Sciences et conscience. Les limites de l'informatique.
L'ordinateur est-il capable de comprendre un texte ? L'être humain est-il vraiment stupide face à la machine ?
Remarque d'un utilisateur de l'informatique plutôt fanatique et stupide (juin 2003) :
"...L'ordinateur , a l'avantage sur l'humain de l'exaustivité, et de la puissance de calcul. C'est indispensable pour traiter les vastes corpus de connaissances. Les logiciels d'aide a l'analyse des discours sont puissants ils permettent d'exploiter le contenu d'un texte, et d'éliminer la subjectivité de l'homme. Les progrès de l'informatique sont maintenant décisif. Les discours sont de plus en plus facile à analyser. L'homme peut être dans l'interprétation alors que l'ordinateur arrive à analyser infiniment plus vite..."Ma réponse :
Mel Vadeker, juin 2003
A vous lire, on dirait que vous divinisez la machine, vous vénérez sa puissance mais vous ignorez complètement ce qu'il se passe au niveau du fonctionnement de l'esprit humain. Vous parlez donc de choses dont vous ignorez tout. C'est dommage de vous emportez comme cela et de croire que vous possédez la science infuse.
Vous pouvez utiliser autant de fois que vous le voulez des analyseurs lexicaux et syntaxiques, travailler sur le thesaurus en construisant des tables d'index pour décortiquer un document . Mais n’oubliez pas que ce travail sur le sens émerge par la construction d'un graphe de relations, d’un hypertexte qui constitue alors un lexique propre au contexte. L'hypertexte que l'on construit représente le métalangage, voir avec cet exemple :
hypertexte sur le champ lexical du mot réseau
Il y a une chose qu'il est absurde de considérer : le sens d'un texte n'est pas immanent au corpus, il révèle de ce qu'on appelle l'indexicalité (le sens est indexé au contexte). Il est en effet nécessaire à chaque fois, de construire les corrélations, en termes de références, aux différents contextes. Dans la découverte d'un texte il y a toujours un contenu latent ou implicite qui va de soi chez le lecteur car il appartient au raisonnement de sens commun, c'est quelque chose d’évident chez l’être humain mais pas chez la machine.
L'indexicalité intervient tout le temps dans les différents corpus de connaissances produit par l’homme et c'est la conscience critique qui fait les corrections, cette dérive du langage est renégociée en permanence par le lecteur. Il s'agit alors d'un calcul inconscient qui révèlent du fonctionnement de l'esprit : l'esprit ne sait pas comment il fonctionne, il croit que le sens est manifeste alors que c'est tout le contraire. La démonstration de ce constat est définitif. Cela remonte à un ancien débat entre logiciens et linguistes dans les années 50, cela remonte à loin. On peut voir ce débat nourrir le champ de différentes disciplines, divers courants de recherches et en particulier les ethnométhodologies et des sciences cognitives qui partageant des axiomes en commun ont démontré cela de façon définitive.

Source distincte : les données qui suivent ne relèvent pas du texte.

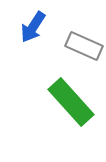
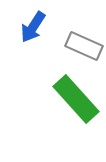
green rectangle: moved 5 px right, 3 px up
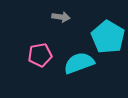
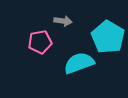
gray arrow: moved 2 px right, 4 px down
pink pentagon: moved 13 px up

Voir les références aux travaux du logicien Bar Hilel et les défaites successives des grammaires génératives universelles de Chomsky. Dans la plupart des cas, les chercheurs sérieux travaillent sur des grammaires génératives locales seuls quelques irréductibles pensent comme vous et n'ont pas encore compris qu'on ne pouvait dissocier l'intentionnalité à l'analyse d'un texte, c'est l'influence de subjectivité chez le lecteur qui lui donne à reconstruire le sens par le jeux des perceptions. On utilise d’ailleurs ces résultats en traductologie, en bibliométrie, en informatique linguistique et la liste n’est pas exhaustive.
C'est dommage que l'utilisateur de l'informatique que vous êtes, passe complètement à coté de ce point crucial en épistémologie. Cette controverse sur le langage n'existe plus, les grammaires génératives universelles sont mortes définitivement. Il faut travailler au niveau local au niveau de l’émergence du sens dans l'interaction entre un observateur, le support de l'information et l'objet que l'on désire étudier phenomenologiquement (i.e. l'intention de l'auteur et du lecteur occasionnel).

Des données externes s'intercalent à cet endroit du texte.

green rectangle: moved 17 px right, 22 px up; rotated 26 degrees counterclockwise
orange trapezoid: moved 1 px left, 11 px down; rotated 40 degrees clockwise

La compréhension des mécanismes de la subjectivité et de l'intentionnalité font partie des recherches les plus poussées en I.A. y compris en linguistique ou la construction du langage obéit à des règles empiriques sous-jacentes aux différents contextes. C'est dans ces unités de sens representées par la contextualité que se concrétise cette pragmatique de la communication et cette dépendance des différentes phénoménologies de la perception.
Quelques points à retenir :
1/ Un mot en lui-même ne dit rien, il faut construire une relation de dépendance entre le contexte et l'observateur qui évalue ses relations mot/contexte/interpretation
2/ Ceux qui utilisent des outils linguistiques sans penser à cela sont victime d'une illusion technologique qui les éloigne des richesses de la construction du langage. Dans ce cas je dirais qu'ils sont stupides car il porte à la machinerie informatique une puissance d'analyse qu'elle n'a pas.

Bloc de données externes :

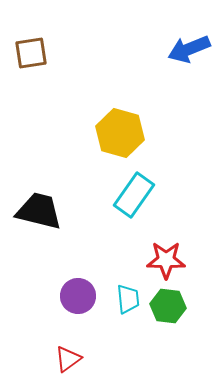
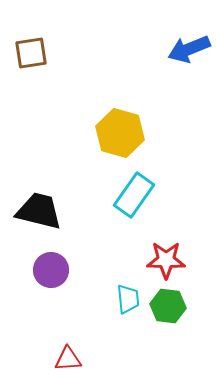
purple circle: moved 27 px left, 26 px up
red triangle: rotated 32 degrees clockwise
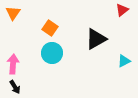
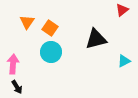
orange triangle: moved 14 px right, 9 px down
black triangle: rotated 15 degrees clockwise
cyan circle: moved 1 px left, 1 px up
black arrow: moved 2 px right
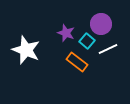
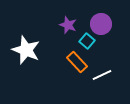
purple star: moved 2 px right, 8 px up
white line: moved 6 px left, 26 px down
orange rectangle: rotated 10 degrees clockwise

3/ Nous avons deux catégories de représentations du langage, les expressions indexicales qui opèrent une construction du sens par une lecture instituant une dépendance aux contextes et les expressions objectives qui portent en elle leur métadescription (i.e. le contexte est décrit dans l'expression).
4/ L'ordinateur est stupide et les outils linguistiques ne font que ce qu'on leur demande de faire. Il faut à chaque fois construire le thesaurus et focaliser les critères d'exploration linguistique sur un contexte. A la limite, ces outils peuvent s'adapter et faire évoluer leurs procédures mais ils obéissent à des heuristiques données par l’opérateur humain. La dérive des langues naturelles étant infinie (infinitude des indexicalité), la machine si elle veut égaler l'homme doit connaître par avance tous les contextes et produire sur ceux là un calcul proche d'une appréciation humaine.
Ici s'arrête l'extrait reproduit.